Martha Roque: ‘The European Union treats Cuban opposition like dirt’

Article published on Jan. 28, 2009
Article published on Jan. 28, 2009
The tiny Caribbean island has again become the centre of attention throughout the world after the US detention facility Guantanamo Bay was closed on 21 January. President Raul Castro is due in Russia on 28 January. Interview with the economist and dissident

Martha Beatriz Roque, 62, an economist by trade and resident of Havana, is one if the leaders of the political opposition in Cuba. The dissident is a member of the ‘Pro tempore secretariat of the agenda for transition’, a coalition which denounce attacks against freedom of speech, support human rights on the island and the arrival of democracy. She has been imprisoned twice by the ‘Castro’ regime. In April 2003 Roque was sentenced to twenty years imprisonment. However, she was freed due to pressure from outside of Cuba and her own ailing health. What are the politics of the European Union towards Cuba?

In Junr 2008 the European Union withdrew its sanctions on Cuba; something that the USA does not agree with. What do you think about this decision?

With the ‘agenda for transition’, we came up with a document in which we warned of the consequences of these measures being lifted.
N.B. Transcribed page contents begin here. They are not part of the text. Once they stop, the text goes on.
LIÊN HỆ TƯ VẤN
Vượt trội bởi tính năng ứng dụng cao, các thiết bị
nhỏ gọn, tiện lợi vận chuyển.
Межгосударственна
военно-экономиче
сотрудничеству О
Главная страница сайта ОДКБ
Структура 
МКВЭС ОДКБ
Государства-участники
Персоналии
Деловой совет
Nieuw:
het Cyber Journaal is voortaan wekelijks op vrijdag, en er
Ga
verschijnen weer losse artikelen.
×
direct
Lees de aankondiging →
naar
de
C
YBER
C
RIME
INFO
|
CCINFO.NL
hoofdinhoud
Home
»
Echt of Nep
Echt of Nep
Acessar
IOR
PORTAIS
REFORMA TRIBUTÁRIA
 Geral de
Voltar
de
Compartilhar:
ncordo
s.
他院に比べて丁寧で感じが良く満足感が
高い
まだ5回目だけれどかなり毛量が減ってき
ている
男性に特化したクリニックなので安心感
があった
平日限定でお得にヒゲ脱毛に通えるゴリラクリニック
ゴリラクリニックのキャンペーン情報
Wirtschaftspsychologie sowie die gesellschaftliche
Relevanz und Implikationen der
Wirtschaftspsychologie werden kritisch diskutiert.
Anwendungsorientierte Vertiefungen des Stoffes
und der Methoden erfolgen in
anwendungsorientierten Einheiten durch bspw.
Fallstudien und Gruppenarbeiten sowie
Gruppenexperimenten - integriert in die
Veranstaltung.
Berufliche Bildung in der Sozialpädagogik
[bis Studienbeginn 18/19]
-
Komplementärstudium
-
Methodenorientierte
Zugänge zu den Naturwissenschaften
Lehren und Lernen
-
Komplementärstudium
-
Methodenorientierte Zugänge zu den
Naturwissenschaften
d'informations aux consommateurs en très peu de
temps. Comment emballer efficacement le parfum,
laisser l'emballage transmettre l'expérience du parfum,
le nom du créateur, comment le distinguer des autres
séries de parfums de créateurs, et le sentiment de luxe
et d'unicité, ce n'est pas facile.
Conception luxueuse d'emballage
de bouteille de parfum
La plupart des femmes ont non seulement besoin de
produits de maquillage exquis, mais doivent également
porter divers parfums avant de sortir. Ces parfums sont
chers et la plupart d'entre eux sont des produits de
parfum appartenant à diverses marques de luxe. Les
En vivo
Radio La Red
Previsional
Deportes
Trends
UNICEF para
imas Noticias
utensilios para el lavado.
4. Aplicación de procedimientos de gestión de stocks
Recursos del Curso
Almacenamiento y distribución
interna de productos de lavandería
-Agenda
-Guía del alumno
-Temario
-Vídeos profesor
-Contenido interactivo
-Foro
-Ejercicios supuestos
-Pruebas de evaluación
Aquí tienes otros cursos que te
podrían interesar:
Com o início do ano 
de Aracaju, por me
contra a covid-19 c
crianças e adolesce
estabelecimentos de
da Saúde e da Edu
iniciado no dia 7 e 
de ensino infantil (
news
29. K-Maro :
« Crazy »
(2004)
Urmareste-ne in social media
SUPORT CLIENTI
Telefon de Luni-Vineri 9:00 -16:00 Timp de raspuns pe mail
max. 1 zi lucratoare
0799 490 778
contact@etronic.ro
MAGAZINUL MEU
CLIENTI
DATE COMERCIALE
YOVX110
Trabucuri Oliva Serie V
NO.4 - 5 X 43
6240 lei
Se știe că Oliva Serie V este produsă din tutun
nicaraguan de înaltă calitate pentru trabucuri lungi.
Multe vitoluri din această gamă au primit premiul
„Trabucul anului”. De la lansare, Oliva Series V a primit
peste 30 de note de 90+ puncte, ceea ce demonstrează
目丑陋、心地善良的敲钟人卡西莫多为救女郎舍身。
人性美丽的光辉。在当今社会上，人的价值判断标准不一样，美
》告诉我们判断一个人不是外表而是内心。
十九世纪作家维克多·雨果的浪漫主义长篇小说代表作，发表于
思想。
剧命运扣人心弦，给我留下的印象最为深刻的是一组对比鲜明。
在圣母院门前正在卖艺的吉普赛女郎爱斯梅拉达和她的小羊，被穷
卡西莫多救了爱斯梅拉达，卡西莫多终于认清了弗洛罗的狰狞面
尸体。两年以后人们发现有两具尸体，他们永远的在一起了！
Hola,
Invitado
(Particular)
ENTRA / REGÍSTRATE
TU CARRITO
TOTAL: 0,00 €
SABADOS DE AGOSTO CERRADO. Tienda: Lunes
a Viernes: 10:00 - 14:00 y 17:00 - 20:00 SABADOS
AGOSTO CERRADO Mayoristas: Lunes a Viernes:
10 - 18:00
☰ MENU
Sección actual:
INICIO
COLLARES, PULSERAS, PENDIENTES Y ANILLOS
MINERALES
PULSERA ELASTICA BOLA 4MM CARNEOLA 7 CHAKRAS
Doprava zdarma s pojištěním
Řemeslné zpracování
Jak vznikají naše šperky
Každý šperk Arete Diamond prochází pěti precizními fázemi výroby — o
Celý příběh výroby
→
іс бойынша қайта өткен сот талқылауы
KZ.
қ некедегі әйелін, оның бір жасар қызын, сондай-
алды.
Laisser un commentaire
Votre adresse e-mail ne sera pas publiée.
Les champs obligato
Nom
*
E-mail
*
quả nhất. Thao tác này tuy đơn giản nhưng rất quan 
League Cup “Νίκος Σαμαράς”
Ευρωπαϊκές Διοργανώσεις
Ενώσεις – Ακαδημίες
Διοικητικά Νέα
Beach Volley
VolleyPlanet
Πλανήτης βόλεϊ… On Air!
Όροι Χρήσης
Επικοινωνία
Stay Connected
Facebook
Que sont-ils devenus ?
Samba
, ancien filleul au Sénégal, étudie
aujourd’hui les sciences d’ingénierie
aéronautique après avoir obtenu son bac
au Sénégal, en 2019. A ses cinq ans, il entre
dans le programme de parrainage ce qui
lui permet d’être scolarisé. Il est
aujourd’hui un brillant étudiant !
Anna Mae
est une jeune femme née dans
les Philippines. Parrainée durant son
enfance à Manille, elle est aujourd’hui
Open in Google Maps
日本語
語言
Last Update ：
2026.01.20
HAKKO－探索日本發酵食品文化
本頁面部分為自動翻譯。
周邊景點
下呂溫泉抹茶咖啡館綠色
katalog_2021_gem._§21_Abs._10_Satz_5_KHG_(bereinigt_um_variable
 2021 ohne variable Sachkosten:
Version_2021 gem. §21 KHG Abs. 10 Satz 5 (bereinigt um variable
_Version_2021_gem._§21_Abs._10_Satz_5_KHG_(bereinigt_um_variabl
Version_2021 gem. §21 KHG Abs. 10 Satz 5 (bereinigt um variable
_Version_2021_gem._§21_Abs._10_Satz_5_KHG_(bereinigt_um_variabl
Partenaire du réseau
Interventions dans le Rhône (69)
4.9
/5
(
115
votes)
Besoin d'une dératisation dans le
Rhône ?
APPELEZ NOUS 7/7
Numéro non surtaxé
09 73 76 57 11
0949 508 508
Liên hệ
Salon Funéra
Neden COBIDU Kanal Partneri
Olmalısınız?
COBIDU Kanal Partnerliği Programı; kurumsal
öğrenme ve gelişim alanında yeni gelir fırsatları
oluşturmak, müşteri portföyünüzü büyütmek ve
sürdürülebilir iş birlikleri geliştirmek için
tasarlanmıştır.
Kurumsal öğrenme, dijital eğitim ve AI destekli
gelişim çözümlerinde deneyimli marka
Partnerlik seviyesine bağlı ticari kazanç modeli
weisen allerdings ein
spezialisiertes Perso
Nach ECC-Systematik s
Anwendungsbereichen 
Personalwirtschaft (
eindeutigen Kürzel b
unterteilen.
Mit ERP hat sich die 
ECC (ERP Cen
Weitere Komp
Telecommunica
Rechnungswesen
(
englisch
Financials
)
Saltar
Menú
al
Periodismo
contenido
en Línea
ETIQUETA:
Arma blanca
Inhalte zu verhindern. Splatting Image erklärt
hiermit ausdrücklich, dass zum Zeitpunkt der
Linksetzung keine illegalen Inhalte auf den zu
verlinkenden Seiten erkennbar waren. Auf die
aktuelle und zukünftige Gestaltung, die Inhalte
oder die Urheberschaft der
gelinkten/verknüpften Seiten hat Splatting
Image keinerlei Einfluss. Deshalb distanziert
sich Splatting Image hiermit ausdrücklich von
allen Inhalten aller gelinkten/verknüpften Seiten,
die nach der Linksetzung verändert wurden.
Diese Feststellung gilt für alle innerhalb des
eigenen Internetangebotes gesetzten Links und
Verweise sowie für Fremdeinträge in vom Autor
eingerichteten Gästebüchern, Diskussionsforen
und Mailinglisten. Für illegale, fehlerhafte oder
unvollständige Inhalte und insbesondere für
What we said would happen has happened – a huge increase of repression within the country – a product which has been yielded to the way that the government want.

Felipe Peréz Roque, the Cuban minister of external relations, has criticised the opposition in front of Spanish foreign affairs minister Miguel Ángel Moratinos on two occasions. At one time, he said that we were mercenaries and I didn’t protest, no way. On another occasion, he said that there were no political prisoners, and I did not protest again. Consequently: which political prisoners can they talk about in conversations between the European Union and Cuba if their own minister of foreign affairs states that they do not exist and they accept that?

You harshly criticised the Spanish government's policy on relations with Cuba.

Yes, the Spanish government wants to make it seem that they are talking with the opposition and with the government, but this is not true. The Spanish government is defending the interests of Spanish businesspersons in Cuba, which is unfortunately not as important as the interests of the Cuban people, such as the lack of freedom, many breaches of the universal declaration of the human rights, harassment and repression inflicted by the Cuban government.

Spain prefers to protect their economic interests than to defend  democracy

This does not concern the Spanish government, a country whose constitution is based precisely on the fundamental principles of the universal declaration of human rights. They prefer to protect their economic interests than to defend democracy.

What measures must the European Union take to promote a democratic process in Cuba?

They have said that, if they go ahead, they will come to Cuba and talk with the opposition; this has not happened. In October 2008 Markos Kyprianou, the Cypriot minister of foreign affairs, came to Cuba. His country is a member of the EU and he did not meet with the opposition at all. Moratinos kicked off this trend himself; on various occasions he has been and left Cuba without meeting the opposition. This implies that the European Union is treating the Cuban opposition like dirt, as if we do not exist.

US president Barack Obama has promised to lift the Bush administration travel restrictions to the island for Cuban-Americans (travel to Cuba is limited to once every three years), and the sending of money. Do you think that the new president can improve US-Cuba relations?

Unfortunately at the moment there are many problems on the island after three hurricanes ravaged the island, so that anything with respect to US foreign policy is a lesser priority, as we have so many domestic needs. Anything that can help us from an outside point of view is welcome, but it is very difficult to evaluate this policy now.